Lastly, another point to make, is that generic products sometimes aren't even the cheapest option at all, even if it were to perform perfectly. If you're looking to save money on soldering stations, for example, don't buy a generic one with a digital temperature display for $46 over a $30 good-quality name-brand unit with a simple dial. What good is a digital display in the end if the blasted soldering iron keeps popping open all the time? In the end, It Doesn't Matter, and quality is what matters in the end. Discardable is disregardable.
Screw generic electronics.
In late June or early July of 2017, I got curious about generic laptop batteries. What if they weren't as trashy as generic laptop AC adapters? What if generic electronic products actually vary in quality depending on what kind of product it is and who you buy it from? What if you were promised a good warranty?
I went ahead and purchased a Dell Latitude E6410 nine-cell generic "replacement" battery from powerstore2016 of eBay. They promised me a three-year warranty.
Well, I received the battery, and I tried it out. Lo and behold, I get...four hours. Four hours off of a nine-cell. That's less than a six-cell is supposed to give me! Great. So I contact the seller, and what do they tell me?
"Sorry for this issue.But as a 9-cell battery ,normally it could work for about 4hours,because it's just a replacement .Hope you could understand.Wonder if it could work normally except the lasting time ?If yes, how about we refund $4 to you and you could keep the item as backup ?"
"It's just a replacement". Pfft. Since when does "replacement" mean "fewer hours"? I guess I better ask to ship the battery back for a full refund...to be continued.
Well, incoming craziness: I bought two genuine 9-cell E6410 batteries for $25. They were both worn down badly.
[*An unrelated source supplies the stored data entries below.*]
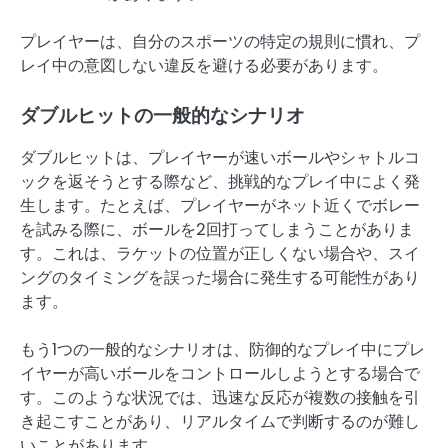
プレイヤーは、自分のスポーツの特定の規則に慣れ、プ
レイ中の意図しない違反を避ける必要があります。
ダブルヒットの一般的なシナリオ
ダブルヒットは、プレイヤーが速いボールやシャトルコ
ックを返そうとする際など、挑戦的なプレイ中によく発
生します。たとえば、プレイヤーがネット近くでボレー
を試みる際に、ボールを2回打ってしまうことがありま
す。これは、ラケットの位置が正しくない場合や、スイ
ングのタイミングを誤った場合に発生する可能性があり
ます。
もう1つの一般的なシナリオは、防御的なプレイ中にプレ
イヤーが高いボールをコントロールしようとする場合で
す。このような状況では、迅速な反応が複数の接触を引
き起こすことがあり、リアルタイムで判断するのが難し
いことがあります。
Thankfully, I got a refund, but what I find interesting is that they didn't seem to show any hopes of lasting much longer than the generic battery when excluding the wear. As I discovered, the generic battery was 6,600mAh, and the genuine is 7,800mAh, so while the genuine has more capacity, you're almost never going to get one that isn't worn to the point that it makes no sense.
In the end, I got a $13.49 nine-cell generic battery, and two free, badly-worn genuine batteries to compare it to.
Overall, my recommendation is this: if you're going to buy any laptop battery, check first for generics with at least one year of specified warranty. If you can't find any (it's a pain), then buy genuine only.